Nous avons la force du nombre
Ensuite la discussion bascule sur le terrain proprement politique. Une auditrice pose la question : « Que fait-on contre la violence du pouvoir ? » Réponse : « Il ne faut rien attendre de ces gens-là. C’est une guerre qui ne dit pas son nom, une guerre de classe que les plus riches mènent contre les pauvres. C’est pour ça qu’ils instrumentalisent et accélèrent le dérèglement climatique pour que ce soit un cataclysme néolibéral qui balaie la partie la plus pauvre de l’humanité. La violence de Gilets Jaunes, notamment contre les symboles du pouvoir, ça leur flanque la trouille. Mais ils ne sont rien, même pas 1% de la population. Nous, les 99%, nous avons la force du nombre, nous sommes les seuls à faire fonctionner le monde de l’économie réelle. Alors, on appelle à quoi ? À la grève générale, arrêtons la production… à des actes de désobéissance civile, on bloque… »
Une autre participante demande si, en Occident, nous ne sommes pas des privilégiés. La sociologue pointe le pillage de l’Afrique et poursuit : « Avec le réchauffement climatique, il va falloir faire notre deuil de la civilisation industrielle, retrouver ce qui est essentiel l’humanité, la solidarité, l’amour, la poésie. »

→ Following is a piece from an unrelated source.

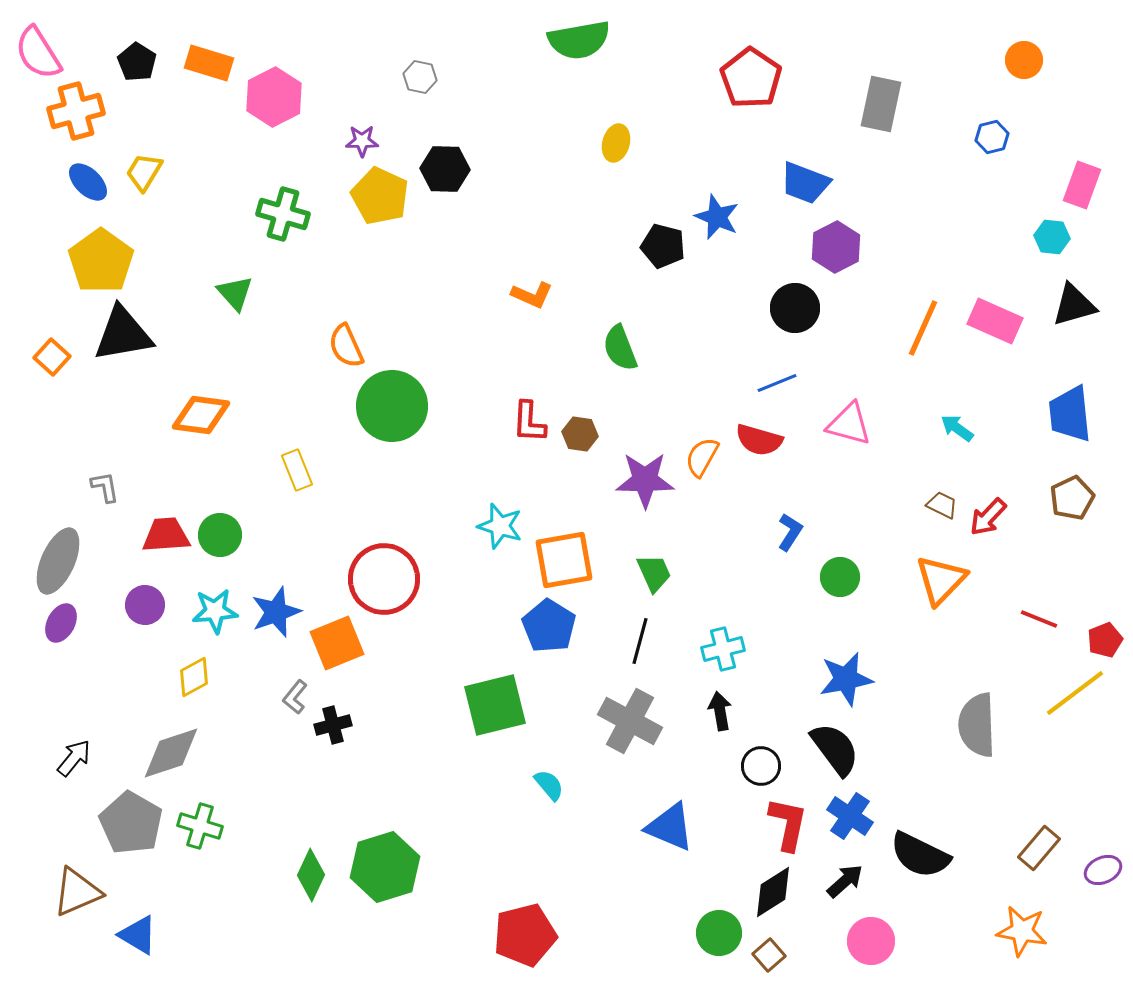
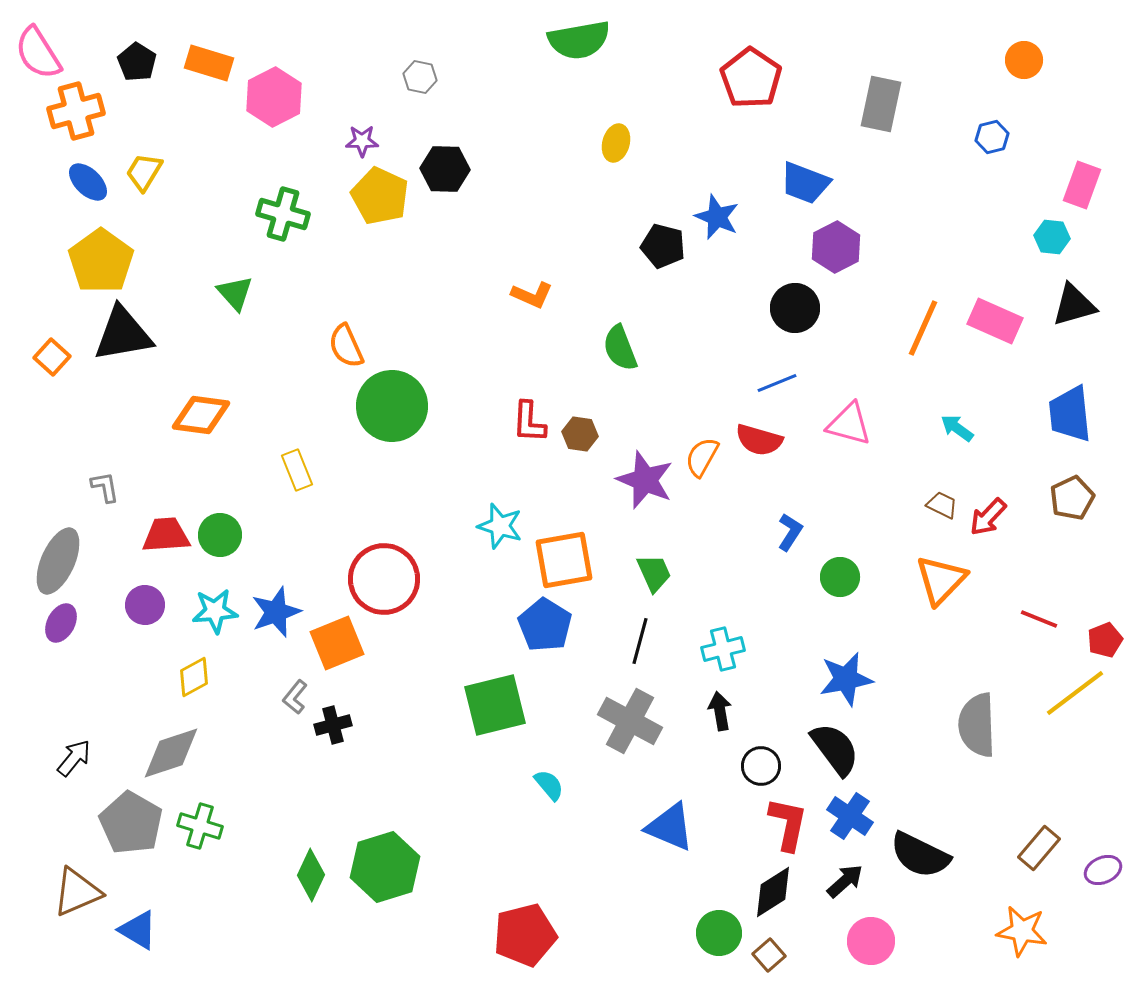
purple star at (645, 480): rotated 22 degrees clockwise
blue pentagon at (549, 626): moved 4 px left, 1 px up
blue triangle at (138, 935): moved 5 px up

Tous ensemble, dans le respect mutuel
En guise de conclusion, à une question d’un Gilet Jaune se déclarant solidaire de la base des syndicats mais voulant dégager le sommet de la pyramide, Monique Pinçon-Charlot répond que le terme syndicat recouvre des réalités différentes : « La CFDT est un syndicat qui est en phase avec le néolibéralisme. Pour moi, rien ne doit s’opposer, c’est tous ensemble dans le respect mutuel… si on n’est pas capables de faire ça, on va crever tous ensemble. Les couches populaires et les couches moyennes doivent être unies. Les alliances doivent se faire de façon hétérogène. Notre intérêt, c’est de ne surtout pas nous opposer les uns les autres. » Elle justifie cette alliance par l’urgence : « Il y a le feu. Ce n’est même plus le réchauffement climatique, c’est le dérèglement climatique. » À bon entendeur, salut !
______
- La Constitution de la Vème République rappelle dans son préambule que la Déclaration des droits de l’homme et du citoyen de 1789 reste en vigueur. Celle-ci affirme dans son article 13 qu’une contribution commune est indispensable : elle doit être également répartie entre tous les citoyens, en raison de leurs facultés.
- Posture méthodologique proposée par le sociologue allemand Max Weber (1860–1920) et souvent interprétée en France, mais interprétation aussi contestée, comme interdisant au chercheur une opinion personnelle quant à l’objet qu’il étudie.